Assigned task: Wherever a line holds the word "آنلاین", copy that line from the data.

--------------------------------

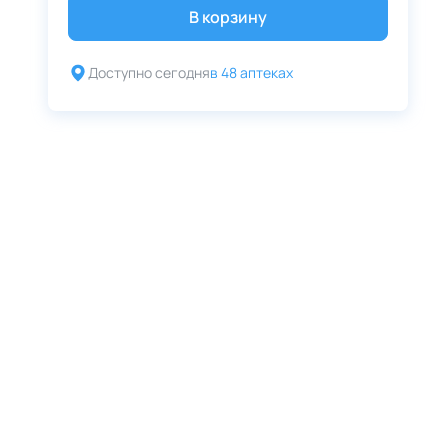
В корзину
Доступно сегодня
в 48 аптеках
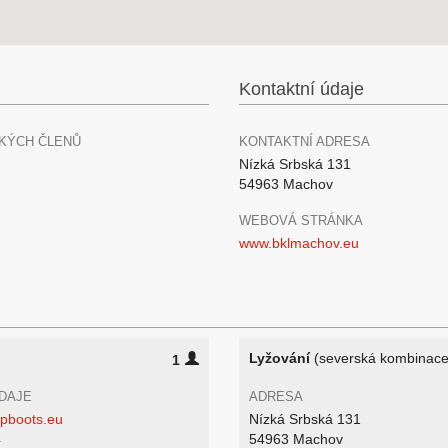
Kontaktní údaje
KÝCH ČLENŮ
KONTAKTNÍ ADRESA
Nízká Srbská 131
54963 Machov
WEBOVÁ STRÁNKA
www.bklmachov.eu
Lyžování
(severská kombinace
1
DAJE
ADRESA
pboots.eu
Nízká Srbská 131
4
54963 Machov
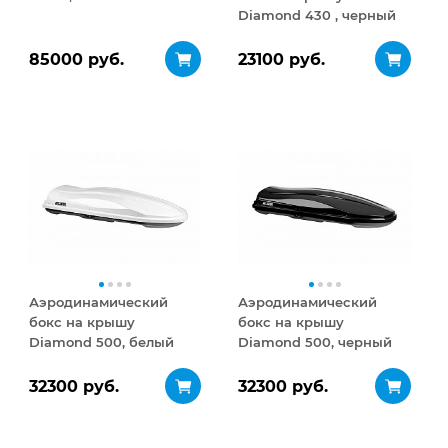
Diamond 430 , черный
матовый
85000 руб.
23100 руб.
Аэродинамический
Аэродинамический
бокс на крышу
бокс на крышу
Diamond 500, белый
Diamond 500, черный
глянец
глянец
32300 руб.
32300 руб.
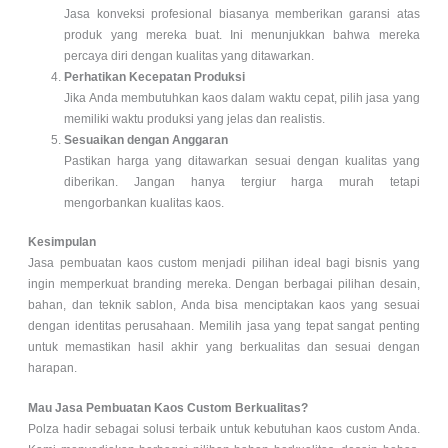
Jasa konveksi profesional biasanya memberikan garansi atas
produk yang mereka buat. Ini menunjukkan bahwa mereka
percaya diri dengan kualitas yang ditawarkan.
Perhatikan Kecepatan Produksi
Jika Anda membutuhkan kaos dalam waktu cepat, pilih jasa yang
memiliki waktu produksi yang jelas dan realistis.
Sesuaikan dengan Anggaran
Pastikan harga yang ditawarkan sesuai dengan kualitas yang
diberikan. Jangan hanya tergiur harga murah tetapi
mengorbankan kualitas kaos.
Kesimpulan
Jasa pembuatan kaos custom menjadi pilihan ideal bagi bisnis yang
ingin memperkuat branding mereka. Dengan berbagai pilihan desain,
bahan, dan teknik sablon, Anda bisa menciptakan kaos yang sesuai
dengan identitas perusahaan. Memilih jasa yang tepat sangat penting
untuk memastikan hasil akhir yang berkualitas dan sesuai dengan
harapan.
Mau Jasa Pembuatan Kaos Custom Berkualitas?
Polza hadir sebagai solusi terbaik untuk kebutuhan kaos custom Anda.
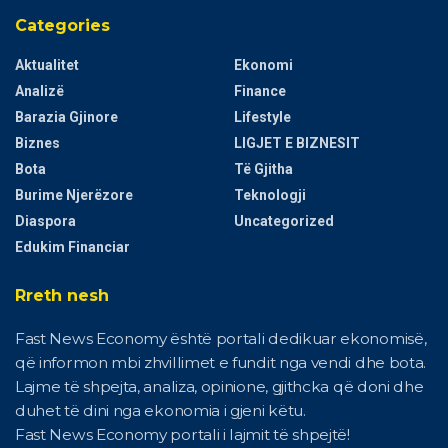
Categories
Aktualitet
Ekonomi
Analizë
Finance
Barazia Gjinore
Lifestyle
Biznes
LIGJET E BIZNESIT
Bota
Të Gjitha
Burime Njerëzore
Teknologji
Diaspora
Uncategorized
Edukim Financiar
Rreth nesh
Fast News Economy është portali dedikuar ekonomisë,
që informon mbi zhvillimet e fundit nga vendi dhe bota.
Lajme të shpejta, analiza, opinione, gjithcka që doni dhe
duhet të dini nga ekonomia i gjeni këtu.
Fast News Economy portali i lajmit të shpejtë!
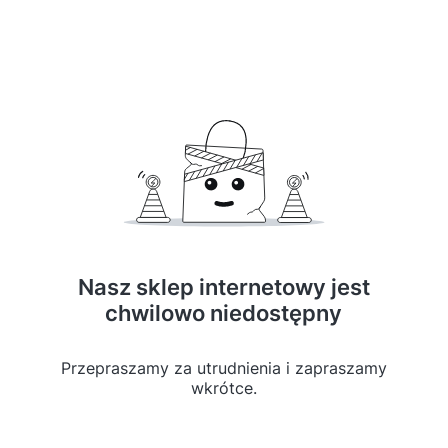
Nasz sklep internetowy jest
chwilowo niedostępny
Przepraszamy za utrudnienia i zapraszamy
wkrótce.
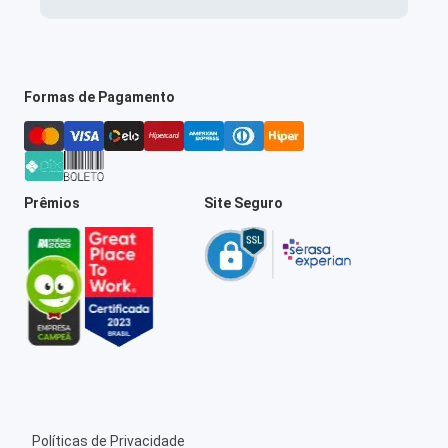
Formas de Pagamento
Prêmios
Site Seguro
Políticas de Privacidade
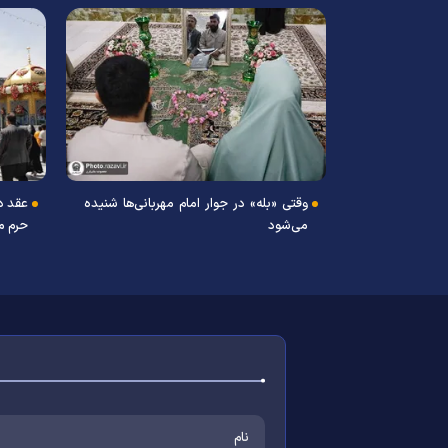
وقتی «بله» در جوار امام مهربانی‌ها شنیده
عقد د
می‌شود
حرم م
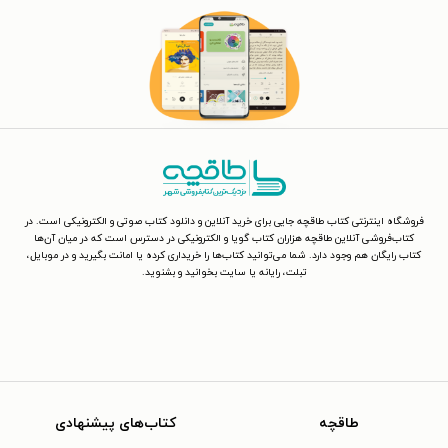
فروشگاه اینترنتی کتاب طاقچه جایی برای خرید آنلاین و دانلود کتاب صوتی و الکترونیکی است. در
کتاب‌فروشی آنلاین طاقچه هزاران کتاب گویا و الکترونیکی در دسترس است که در میان آن‌ها
کتاب رایگان هم وجود دارد. شما می‌توانید کتاب‌ها را خریداری کرده یا امانت بگیرید و در موبایل،
تبلت، رایانه یا سایت بخوانید و بشنوید.
طاقچه
کتاب‌های پیشنهادی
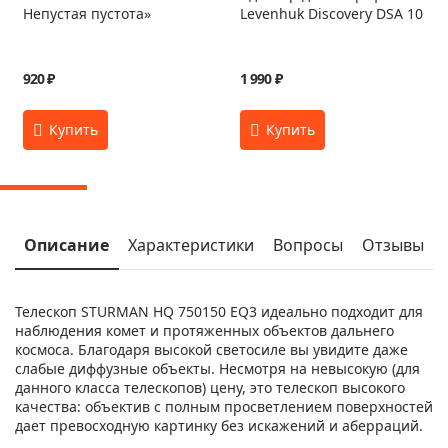
Непустая пустота»
Levenhuk Discovery DSA 10
920 ₽
1 990 ₽
Описание
Характеристики
Вопросы
Отзывы
Телескоп STURMAN HQ 750150 EQ3 идеально подходит для
наблюдения комет и протяженных объектов дальнего
космоса. Благодаря высокой светосиле вы увидите даже
слабые диффузные объекты. Несмотря на невысокую (для
данного класса телескопов) цену, это телескоп высокого
качества: объектив с полным просветлением поверхностей
дает превосходную картинку без искажений и аберраций.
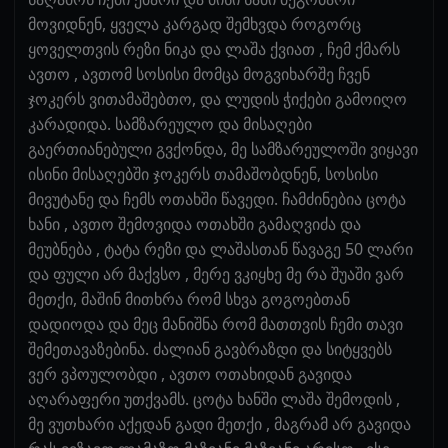
მოვიდნენ, ყველა კარგად შემხვდა როგორც
ყოველთვის რეზი ნიკა და ლაშა ქვიათ , ჩემ ქმარს
ავთო , ავთომ სოსისი მომცა მოგვიხარშე ჩვენ
ჯოკერს ვითამაშებთო, და ლუდის ჭიქები გამოიღო
კარადიდა. სამზარეულო და მისაღები
გაერთიანებული გვქონდა, მე სამზარეულოში ვიყავი
ისინი მისაღებში ჯოკერს თამაშობდნენ, სოსისი
მივუტანე და ჩემს ოთახში წავედი. ჩამძინებია ცოტა
ხანი , ავთო შემოვიდა ოთახში გამაღვიძა და
მეუბნება , ტატა რეზი და ლაშასთან წავაგე 50 ლარი
და ფული არ მაქვსო , მერე ვკიყხე მე რა შუაში ვარ
მეთქი, მაშინ მითხრა რომ სხვა გოგოებთან
დადიოდა და მეც მანიშნა რომ მათთვის ჩემი თავი
შემეთავაზებინა. ძალიან გავბრაზდი და სიტყვებს
ვერ ვპოულობდი , ავთო ოთახიდან გავიდა
აღარაფერი უთქვამს. ცოტა ხანში ლაშა შემოდის ,
მე ვუთხარი აქედან გადი მეთქი , მაგრამ არ გავიდა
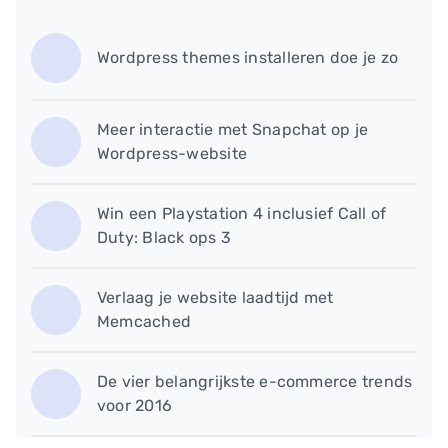
Wordpress themes installeren doe je zo
Meer interactie met Snapchat op je
Wordpress-website
Win een Playstation 4 inclusief Call of
Duty: Black ops 3
Verlaag je website laadtijd met
Memcached
​De vier belangrijkste e-commerce trends
voor 2016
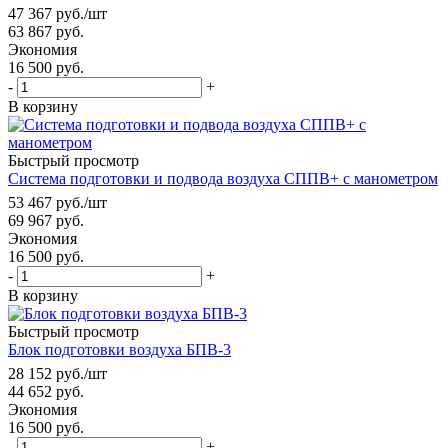
47 367
руб.
/шт
63 867
руб.
Экономия
16 500
руб.
-
+
В корзину
Быстрый просмотр
Система подготовки и подвода воздуха СППВ+ с манометром
53 467
руб.
/шт
69 967
руб.
Экономия
16 500
руб.
-
+
В корзину
Быстрый просмотр
Блок подготовки воздуха БПВ-3
28 152
руб.
/шт
44 652
руб.
Экономия
16 500
руб.
-
+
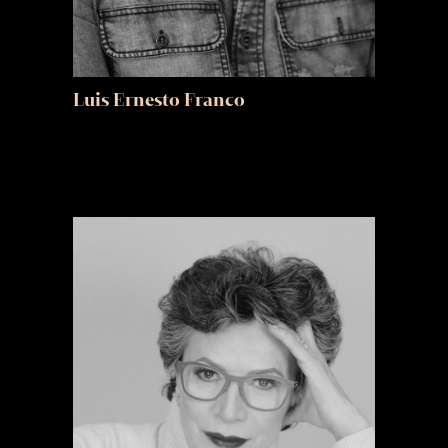
Luis Ernesto Franco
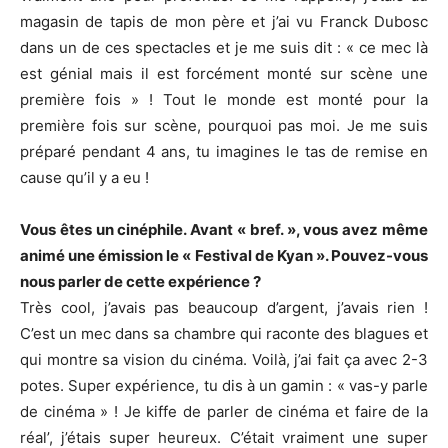
magasin de tapis de mon père et j’ai vu Franck Dubosc
dans un de ces spectacles et je me suis dit : « ce mec là
est génial mais il est forcément monté sur scène une
première fois » ! Tout le monde est monté pour la
première fois sur scène, pourquoi pas moi. Je me suis
préparé pendant 4 ans, tu imagines le tas de remise en
cause qu’il y a eu !
Vous êtes un cinéphile. Avant « bref. », vous avez même
animé une émission le « Festival de Kyan ». Pouvez-vous
nous parler de cette expérience ?
Très cool, j’avais pas beaucoup d’argent, j’avais rien !
C’est un mec dans sa chambre qui raconte des blagues et
qui montre sa vision du cinéma. Voilà, j’ai fait ça avec 2-3
potes. Super expérience, tu dis à un gamin : « vas-y parle
de cinéma » ! Je kiffe de parler de cinéma et faire de la
réal’, j’étais super heureux. C’était vraiment une super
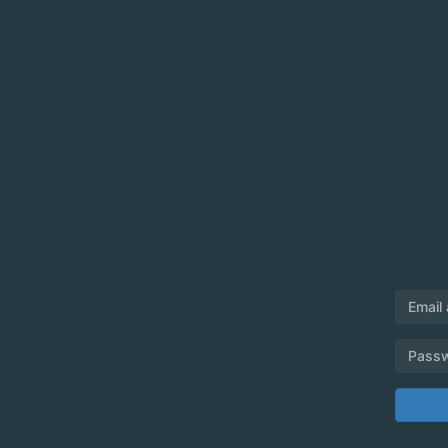
Email
Pass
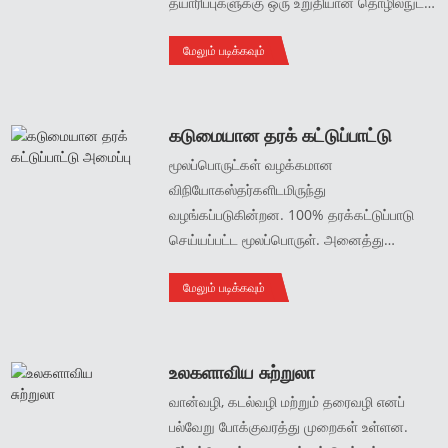
தயாரிப்புகளுக்கு ஒரு உறுதியான தொழில்நுட்ப
அடித்தளத்தை வழங்குகிறது.
மேலும் படிக்கவும்
கடுமையான தரக் கட்டுப்பாட்டு
அமைப்பு
மூலப்பொருட்கள் வழக்கமான
விநியோகஸ்தர்களிடமிருந்து
வழங்கப்படுகின்றன. 100% தரக்கட்டுப்பாடு
செய்யப்பட்ட மூலப்பொருள். அனைத்து
சிலிக்கான் தயாரிப்புகளும் உயர் தரத்தை உறுதி
மேலும் படிக்கவும்
செய்வதற்காக பல்வேறு சோதனைகள் மற்றும்
பெருமளவு உற்பத்திக்கு உட்படுத்தப்பட்டுள்ளன,
மேலும் ஒவ்வொரு தயாரிப்பும் அனுப்பத்
தயாராவதற்கு முன்பு கடுமையான
உலகளாவிய சுற்றுலா
ஆய்வுகளுக்கு உட்படுத்தப்பட வேண்டும்.
வான்வழி, கடல்வழி மற்றும் தரைவழி எனப்
பல்வேறு போக்குவரத்து முறைகள் உள்ளன.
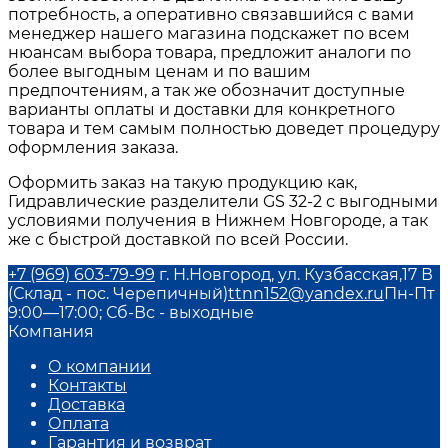
потребность, а оперативно связавшийся с вами
менеджер нашего магазина подскажет по всем
нюансам выбора товара, предложит аналоги по
более выгодным ценам и по вашим
предпочтениям, а так же обозначит доступные
варианты оплаты и доставки для конкретного
товара и тем самым полностью доведет процедуру
оформления заказа.
Оформить заказ на такую продукцию как,
Гидравлические разделители GS 32-2 с выгодными
условиями получения в Нижнем Новгороде, а так
же с быстрой доставкой по всей России.
+7 (969) 603-79-99
г. Н.Новгород, ул. Кузбасская,17 В
(Склад - пос. Черепичный)
ttnn152@yandex.ru
Пн-Пт
9:00—17:00; Сб-Вс - выходные
Компания
О компании
Контакты
Доставка
Оплата
Гарантия и возврат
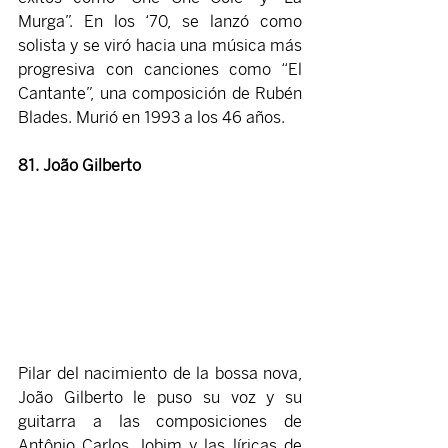
Murga”. En los ‘70, se lanzó como 
solista y se viró hacia una música más 
progresiva con canciones como “El 
Cantante”, una composición de Rubén 
Blades. Murió en 1993 a los 46 años.
81. João Gilberto
Pilar del nacimiento de la bossa nova, 
João Gilberto le puso su voz y su 
guitarra a las composiciones de 
Antônio Carlos Jobim y las líricas de 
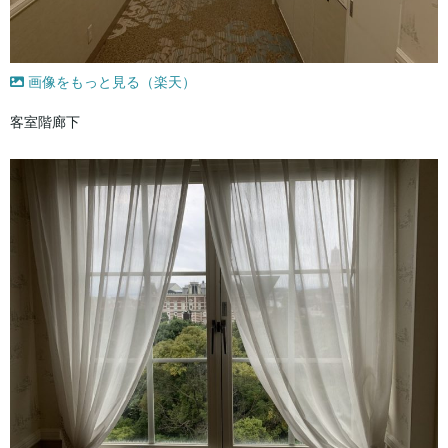
画像をもっと見る（楽天）
客室階廊下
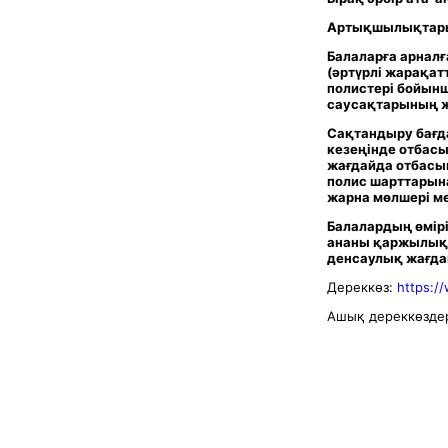
Артықшылықтар
Балаларға арналғ
(әртүрлі жарақат
полистері бойынш
саусақтарының ж
Сақтандыру бағд
кезеңінде отбасы
жағдайда отбасын
полис шарттарына
жарна мөлшері м
Балалардың өмірі
ананы қаржылық 
денсаулық жағда
Дереккөз:
https://
Ашық дереккөздер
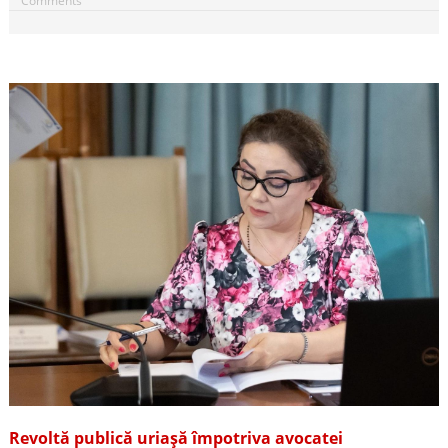
Comments
Revoltă publică uriașă împotriva avocatei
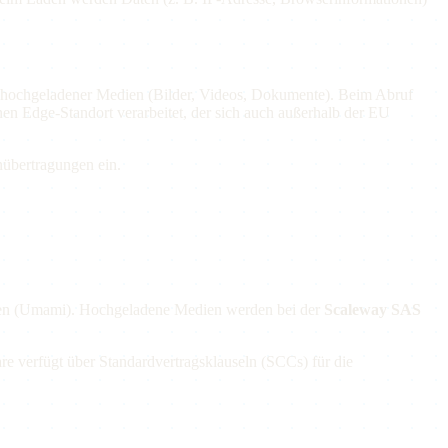
e hochgeladener Medien (Bilder, Videos, Dokumente). Beim Abruf
en Edge-Standort verarbeitet, der sich auch außerhalb der EU
enübertragungen ein.
ysen (Umami). Hochgeladene Medien werden bei der
Scaleway SAS
re verfügt über Standardvertragsklauseln (SCCs) für die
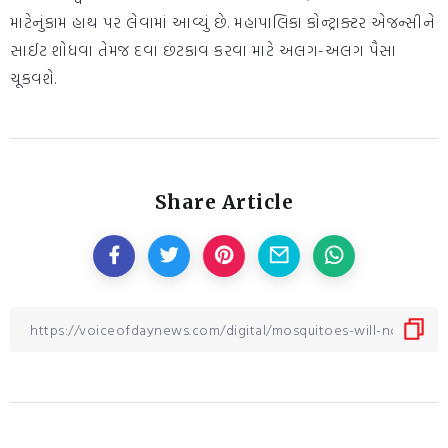
માટેનુંકામ હાથ પર લેવામાં આવ્યું છે. મહાપાલિકા કોન્ટ્રાક્ટર એજન્સીને
સાઈટ શોધવા તેમજ દવા છંટકાવ કરવા માટે અલગ-અલગ પૈસા
ચૂકવશે.
Share Article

--------------------------------

Response box:
فروشگاه اینترنتی کتاب طاقچه جایی برای خرید آنلاین و دانلود کتاب صوتی و الکترونیکی است. در
کتاب‌فروشی آنلاین طاقچه هزاران کتاب گویا و الکترونیکی در دسترس است که در میان آن‌ها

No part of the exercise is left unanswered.